Tom Rooney is CEO of Waterfind Australia. He is a Member of the Water Industry Alliance, grew up in regional Australia, and has owned and operated an irrigated citrus property.
Australian water sovereignty: navigating the next chapter
Foreign ownership climbs while irrigation costs soar, but Australian farmers have tools to thrive. Technology and adaptive management offer a path through mounting pressure.

Australia's water assets stand at a critical juncture. As water security pressures from government intervention and climate variability intensifies, and as global interest in our water resources grows, the conversation around water sovereignty demands both nuance and attention. The question is not whether we protect our water, but how we do so whilst maintaining productive agricultural systems and environmental health.
Foreign ownership of Australian water entitlements has steadily climbed over the past decade. The ATO's Register of Foreign Ownership of Australian Assets (October 2025) shows the proportion with foreign ownership increased from 11.8 per cent at 30 June 2023 to 12.3 per cent at 30 June 2024, representing 4,932 gigalitres (GL) of our total water resources. This upward trajectory, though modest in percentage terms, represents a significant volume of water moving into foreign hands, with an increase of 157 gigalitres just over a year.
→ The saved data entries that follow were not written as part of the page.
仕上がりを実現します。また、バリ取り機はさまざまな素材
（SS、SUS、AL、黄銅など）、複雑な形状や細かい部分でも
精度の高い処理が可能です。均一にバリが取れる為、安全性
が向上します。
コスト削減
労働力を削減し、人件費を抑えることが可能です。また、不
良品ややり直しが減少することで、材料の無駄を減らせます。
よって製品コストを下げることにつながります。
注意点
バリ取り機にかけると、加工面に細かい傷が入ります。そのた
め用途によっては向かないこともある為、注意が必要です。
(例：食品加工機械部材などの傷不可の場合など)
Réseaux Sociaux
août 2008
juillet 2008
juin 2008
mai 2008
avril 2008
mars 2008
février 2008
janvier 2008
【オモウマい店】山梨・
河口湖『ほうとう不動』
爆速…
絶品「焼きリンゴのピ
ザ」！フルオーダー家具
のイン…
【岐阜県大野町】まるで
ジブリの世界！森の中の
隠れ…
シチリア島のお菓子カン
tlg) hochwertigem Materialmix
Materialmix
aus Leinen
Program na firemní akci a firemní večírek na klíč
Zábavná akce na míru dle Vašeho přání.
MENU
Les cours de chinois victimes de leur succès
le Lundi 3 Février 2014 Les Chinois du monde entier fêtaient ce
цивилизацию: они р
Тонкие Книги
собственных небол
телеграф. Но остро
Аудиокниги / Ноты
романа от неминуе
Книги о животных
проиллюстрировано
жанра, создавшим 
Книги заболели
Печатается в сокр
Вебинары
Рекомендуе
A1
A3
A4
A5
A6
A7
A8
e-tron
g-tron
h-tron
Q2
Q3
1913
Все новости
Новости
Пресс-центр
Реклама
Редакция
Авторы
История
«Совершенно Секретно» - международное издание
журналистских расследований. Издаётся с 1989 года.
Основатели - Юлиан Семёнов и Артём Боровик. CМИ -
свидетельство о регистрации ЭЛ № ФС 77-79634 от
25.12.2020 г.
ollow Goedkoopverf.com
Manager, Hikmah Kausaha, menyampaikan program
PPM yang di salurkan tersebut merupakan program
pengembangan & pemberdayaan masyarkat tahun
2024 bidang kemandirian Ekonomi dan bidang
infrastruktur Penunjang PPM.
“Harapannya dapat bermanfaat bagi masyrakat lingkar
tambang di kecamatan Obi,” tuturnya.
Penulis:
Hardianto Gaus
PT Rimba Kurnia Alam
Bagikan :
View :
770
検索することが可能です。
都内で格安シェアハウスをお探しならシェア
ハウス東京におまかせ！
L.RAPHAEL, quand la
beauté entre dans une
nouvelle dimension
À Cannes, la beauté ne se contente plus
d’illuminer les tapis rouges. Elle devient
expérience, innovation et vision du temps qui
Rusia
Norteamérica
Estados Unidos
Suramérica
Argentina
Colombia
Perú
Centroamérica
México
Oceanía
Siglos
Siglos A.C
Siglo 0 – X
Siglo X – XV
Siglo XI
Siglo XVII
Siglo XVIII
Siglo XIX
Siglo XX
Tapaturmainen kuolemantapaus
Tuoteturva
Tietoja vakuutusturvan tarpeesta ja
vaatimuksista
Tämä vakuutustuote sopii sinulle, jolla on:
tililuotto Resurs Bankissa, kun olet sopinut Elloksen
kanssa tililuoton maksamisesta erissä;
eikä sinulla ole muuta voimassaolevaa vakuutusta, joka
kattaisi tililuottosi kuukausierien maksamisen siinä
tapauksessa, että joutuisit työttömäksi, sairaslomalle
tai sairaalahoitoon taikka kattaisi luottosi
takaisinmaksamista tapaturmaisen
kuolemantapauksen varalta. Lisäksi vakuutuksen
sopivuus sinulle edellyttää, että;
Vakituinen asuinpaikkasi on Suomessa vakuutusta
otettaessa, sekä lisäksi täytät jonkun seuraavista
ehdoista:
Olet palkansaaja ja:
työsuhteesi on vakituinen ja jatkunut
The transparency mechanisms established through the Register serve an important function. The Register shows Canadian interests hold the largest foreign share of Australian water entitlements at 2.6 cent (1,062 GL), followed by the US at 1.8 per cent (716 GL), UK at 1.0 per cent (382 GL), and China at 0.9 per cent (351 GL). Foreign persons from 46 countries hold interests, primarily for agriculture (66.3 per cent) and mining (19.0 per cent).
However, 755 GL held indirectly by Australian investors through entities classified as foreign persons represents 15.3 per cent of the foreign-held total. This complexity in ownership structures underscores the need for continued vigilance and transparent reporting.
Transparency alone does not constitute a strategy. We must ask ourselves: what level of foreign participation aligns with our national interest, and how do we ensure water remains fundamentally Australian in its management and purpose?
Such questions will become more relevant as water becomes scarcer. For example, the Commonwealth's water buyback programme represents a significant intervention in the availability of water in the productive pool. Since 2007, successive Australian Governments have committed over $13 billion for Murray-Darling Basin (Basin) reforms (REF: DCCEEW 2024). The programme's resumption has generated predictable controversy, yet buybacks serve a purpose – provided the water is actively managed. Active management means strategic releases, adaptive planning, and measurable ecological results. Anything less is a failure to steward public investment.
The Murray-Darling Basin Plan targets 2,750 GL/year water recovery plus 450 GL for enhanced environmental outcomes, managed by the Commonwealth Environmental Water Holder. This rebalancing from consumptive to environmental uses faces further pressure from climate uncertainty, with Bureau of Meteorology projections indicating increasing variability and more frequent droughts.
Individual irrigation companies throughout the Murray-Darling Basin face mounting challenges. Fixed infrastructure costs become increasingly burdensome as irrigator numbers decline, whilst ageing systems require substantial capital investment to modernise. The Australian Government's Resilient Rivers Water Infrastructure Programme provides $494 million for water-saving infrastructure projects. However, funding alone is insufficient.
Irrigation companies must evolve or face becoming inefficient relics. This means hard decisions about infrastructure rationalisation, adopting automated delivery systems, and potentially consolidation where economies of scale can be achieved. The alternative is gradual deterioration of service quality and escalating costs borne by remaining customers – a declining spiral no stakeholder desires.
It’s not all doom and gloom. These pressures create opportunities to offset declining supply through continued technological advancement. Australian irrigators increasingly deploy precision agriculture, smart irrigation systems, and on-farm automation that transform water use efficiency across the Basin. The Murray-Darling Basin Authority's monitoring demonstrates that whilst climate variability remains a challenge, adaptive water management practices and improved infrastructure are building resilience into the system.
These structural pressures – from the complexity of foreign ownership to the rising cost of ageing irrigation infrastructure and increasing climate variability – make it clear that Australia cannot rely on past approaches to govern its water resources. Australia's water sovereignty ultimately depends not on restrictive policies or protectionist rhetoric, but on intelligent stewardship that recognises the interconnected nature of our water systems, markets and communities. We must maintain robust transparency around foreign ownership whilst remaining open to investment that strengthens agricultural productivity and regional resilience. Likewise, government water recovery programmes must be coupled with active, adaptive management regimes that deliver measurable environmental outcomes, ensuring that public investment translates into tangible benefit.
The next chapter of Australian water management will be defined by how effectively we balance competing demands while safeguarding the resource itself. We have the tools, the knowledge, and the institutional frameworks to do this. What remains is the will to apply them without succumbing to the extremes of either unfettered marketisation or heavy-handed intervention. Our water sovereignty future depends on getting this balance right.